Lab results later confirmed the diagnosis, revealing that 44 percent of the hemoglobin in the woman's body had been affected, according to the case report.
Patients with levels of more than 50 percent can be at risk for heart failure, coma or even death, Warren said.
"She was on that precipice, for sure," he said.
In a 2018 announcement about the danger of benzocaine products and methemoglobinemia, the FDA noted that it identified 119 reports of the condition within the past decade, most of which were serious and required treatment.
Of those cases, four people, including one infant, died. The federal agency warned that any oral drugs containing benzocaine should not be used to treat infants and children younger than 2 years old, a demographic that is particularly susceptible to the blood disorder, Warren said.

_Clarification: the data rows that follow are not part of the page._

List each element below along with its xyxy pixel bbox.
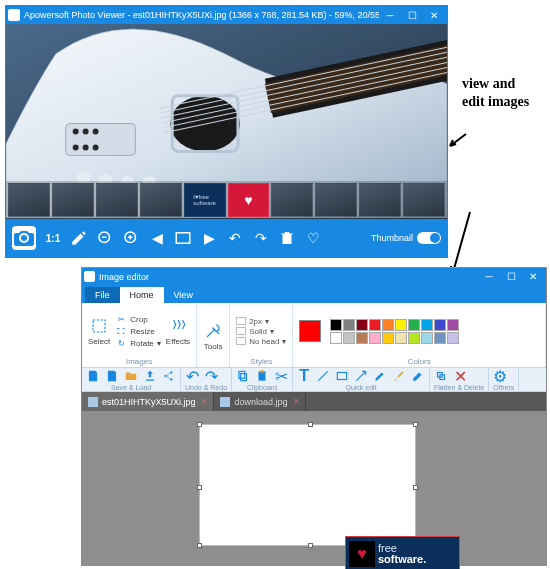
canvas-area[interactable]: ♥ freesoftware.: [82, 411, 546, 566]
close-button[interactable]: ✕: [423, 7, 445, 23]
thumbnail-item[interactable]: [140, 183, 182, 217]
rotate-left-button[interactable]: ↶: [226, 229, 244, 247]
effects-button[interactable]: Effects: [166, 316, 190, 346]
color-swatch[interactable]: [382, 332, 394, 344]
edit-button[interactable]: [70, 229, 88, 247]
pen-tool-icon[interactable]: [373, 369, 387, 383]
rect-tool-icon[interactable]: [335, 369, 349, 383]
resize-handle[interactable]: [413, 422, 418, 427]
editor-titlebar[interactable]: Image editor ─ ☐ ✕: [82, 268, 546, 285]
text-tool-icon[interactable]: T: [297, 369, 311, 383]
color-swatch[interactable]: [330, 319, 342, 331]
line-tool-icon[interactable]: [316, 369, 330, 383]
favorite-button[interactable]: ♡: [304, 229, 322, 247]
cut-icon[interactable]: ✂: [274, 369, 288, 383]
color-swatch[interactable]: [369, 319, 381, 331]
select-button[interactable]: Select: [88, 316, 110, 346]
thumbnail-item[interactable]: I♥freesoftware: [184, 183, 226, 217]
rotate-right-button[interactable]: ↷: [252, 229, 270, 247]
settings-icon[interactable]: ⚙: [493, 369, 507, 383]
maximize-button[interactable]: ☐: [500, 269, 522, 284]
thumbnail-item[interactable]: ♥: [228, 183, 270, 217]
resize-handle[interactable]: [413, 485, 418, 490]
line-style-dropdown[interactable]: Solid ▾: [236, 327, 286, 336]
flatten-icon[interactable]: [434, 369, 448, 383]
viewer-image-area[interactable]: I♥freesoftware ♥: [6, 24, 447, 219]
color-swatch[interactable]: [421, 319, 433, 331]
resize-button[interactable]: ⛶Resize: [115, 325, 161, 337]
logo-overlay[interactable]: ♥ freesoftware.: [345, 536, 460, 569]
document-tab[interactable]: download.jpg×: [214, 392, 306, 411]
color-swatch[interactable]: [447, 332, 459, 344]
color-swatch[interactable]: [395, 319, 407, 331]
previous-button[interactable]: ◀: [148, 229, 166, 247]
copy-icon[interactable]: [236, 369, 250, 383]
arrow-head-dropdown[interactable]: No head ▾: [236, 337, 286, 346]
document-tab[interactable]: est01HIHTKyX5UXi.jpg×: [82, 392, 214, 411]
color-swatch[interactable]: [395, 332, 407, 344]
color-swatch[interactable]: [447, 319, 459, 331]
resize-handle[interactable]: [197, 422, 202, 427]
color-swatch[interactable]: [382, 319, 394, 331]
viewer-titlebar[interactable]: Apowersoft Photo Viewer - est01HIHTKyX5U…: [6, 6, 447, 24]
camera-button[interactable]: [12, 226, 36, 250]
upload-icon[interactable]: [143, 369, 157, 383]
next-button[interactable]: ▶: [200, 229, 218, 247]
color-swatch[interactable]: [343, 332, 355, 344]
color-swatch[interactable]: [356, 332, 368, 344]
actual-size-button[interactable]: 1:1: [44, 229, 62, 247]
open-icon[interactable]: [124, 369, 138, 383]
color-swatch[interactable]: [343, 319, 355, 331]
minimize-button[interactable]: ─: [379, 7, 401, 23]
crop-button[interactable]: ✂Crop: [115, 313, 161, 325]
delete-icon[interactable]: ✕: [453, 369, 467, 383]
thumbnail-item[interactable]: [52, 183, 94, 217]
thumbnail-toggle[interactable]: Thumbnail: [371, 232, 441, 244]
tools-button[interactable]: Tools: [203, 321, 223, 351]
thumbnail-item[interactable]: [8, 183, 50, 217]
thumbnail-item[interactable]: [403, 183, 445, 217]
resize-handle[interactable]: [197, 485, 202, 490]
color-swatch[interactable]: [434, 332, 446, 344]
minimize-button[interactable]: ─: [478, 269, 500, 284]
thumbnail-item[interactable]: [271, 183, 313, 217]
paste-icon[interactable]: [255, 369, 269, 383]
tab-home[interactable]: Home: [120, 287, 164, 303]
share-icon[interactable]: [162, 369, 176, 383]
tab-view[interactable]: View: [164, 287, 203, 303]
redo-icon[interactable]: ↷: [204, 369, 218, 383]
current-color-swatch[interactable]: [299, 320, 321, 342]
color-swatch[interactable]: [434, 319, 446, 331]
tab-file[interactable]: File: [85, 287, 120, 303]
delete-button[interactable]: [278, 229, 296, 247]
thumbnail-item[interactable]: [359, 183, 401, 217]
maximize-button[interactable]: ☐: [401, 7, 423, 23]
zoom-in-button[interactable]: [122, 229, 140, 247]
color-swatch[interactable]: [356, 319, 368, 331]
slideshow-button[interactable]: [174, 229, 192, 247]
color-swatch[interactable]: [421, 332, 433, 344]
color-swatch[interactable]: [330, 332, 342, 344]
color-swatch[interactable]: [408, 319, 420, 331]
rotate-button[interactable]: ↻Rotate ▾: [115, 337, 161, 349]
arrow-tool-icon[interactable]: [354, 369, 368, 383]
canvas[interactable]: [200, 425, 415, 545]
viewer-title: Apowersoft Photo Viewer - est01HIHTKyX5U…: [24, 10, 379, 20]
resize-handle[interactable]: [197, 543, 202, 548]
color-swatch[interactable]: [369, 332, 381, 344]
thumbnail-item[interactable]: [96, 183, 138, 217]
thumbnail-item[interactable]: [315, 183, 357, 217]
line-width-dropdown[interactable]: 2px ▾: [236, 317, 286, 326]
save-icon[interactable]: [86, 369, 100, 383]
tab-close-icon[interactable]: ×: [202, 396, 208, 407]
resize-handle[interactable]: [308, 543, 313, 548]
highlighter-tool-icon[interactable]: [411, 369, 425, 383]
brush-tool-icon[interactable]: [392, 369, 406, 383]
resize-handle[interactable]: [308, 422, 313, 427]
save-as-icon[interactable]: [105, 369, 119, 383]
color-swatch[interactable]: [408, 332, 420, 344]
zoom-out-button[interactable]: [96, 229, 114, 247]
tab-close-icon[interactable]: ×: [293, 396, 299, 407]
close-button[interactable]: ✕: [522, 269, 544, 284]
undo-icon[interactable]: ↶: [185, 369, 199, 383]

"These products carry serious risks and provide little to no benefits for treating oral pain, including sore gums in infants due to teething," the FDA wrote.
It is unclear how much benzocaine the woman used, but Warren said even small amounts can be dangerous depending on the person.
"This is a medicine that is commonly used with no problem all the time," he said. "There's certain people out there who have this idiosyncratic reaction, and you won't know it until it happens."
The woman received two doses of methylene blue administered through an IV and responded well to the treatment, Warren said. She spent one night in the hospital before her symptoms cleared up and she was discharged with a referral to the dentist.
Warren said he and another doctor decided to publish the details of the woman's experience on Thursday given its rarity, adding that it was a "very interesting physiological case."
"I might work another 20 years and may never see anything like this again," he said.